Abstract

While portrayed by the US as the rationalisation of its post‐Cold War global military command structure, AFRICOM is revealed as the culmination of a ten‐year thought process within the US Department of Defense, during which time Africa's strategic importance to the US has undergone several reappraisals as a result of the US's increasing need to secure African resources, notably oil; its global war on terror (GWOT) and China's growing investment on the continent. In the wake of 9/11, the US militarisation of Africa was justified in terms of its GWOT. However, this has become increasingly difficult as Africa, apart from the Maghreb and incidents in East Africa, has been relatively free of terrorism. Consequently, many of the ‘terrorist’ incidents in Africa, notably those in the western half of the Sahara‐Sahel, were either grossly exaggerated or fabricated. Far from bringing development and security to this part of Africa, as AFRICOM claims, the US's militarisation of this region over the last 5‐6 years (through its Pan‐Sahel Initiative, Trans‐Saharan Counter‐Terrorism Initiative and now AFRICOM) brought increased insecurity, repression, economic and social disruption, political destabilisation and ultimately armed rebellions to a hitherto relatively tranquil region.
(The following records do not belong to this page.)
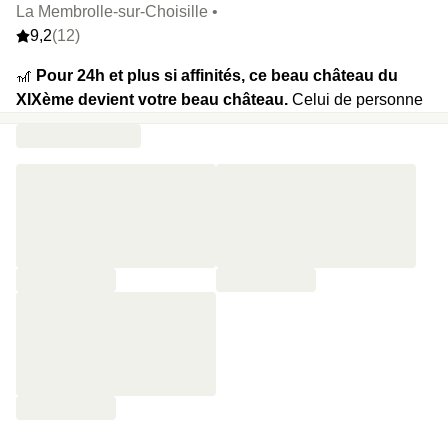
La Membrolle-sur-Choisille •
9,2
(12)
🎢
Pour 24h et plus si affinités, ce beau château du
XIXème devient votre beau château.
Celui de personne
d’autre. Marchez sur les pas d’Ernest Martell, l’ancien
propriétaire des lieux, profitez du bar, de la belle terrasse
et terminez la journée au coin du feu. C’est donc ça, la vie
de château.
🍿
Votre programme :
promenade dans le domaine, bain
de soleil au bord de la piscine extérieure, dîner en tête à
tête et petit dej’ de roi le lendemain matin.
⭐️
Le highlight :
la plupart des produits du restaurant
viennent tout droit de producteurs locaux, c’est beau.
🔥
Et plein d’extras :
un late check-out, du champagne en
room-service, des cocktails…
Since 2005‐6, the US has shifted its justification for the militarisation of the continent from the GWOT and counter‐terrorism to the more humanitarian security‐development discourse. This apparent paradigmatic shift, which presents AFRICOM as more benign than it really is, is part of the Bush administration's ‘information war’ and designed to mask the true purpose of Africom. The article explains the false premises on which the security‐development discourse is constructed, its serious consequences for the people of Africa and the implications that both this discourse and the way it is being used by AFRICOM have for anthropologists.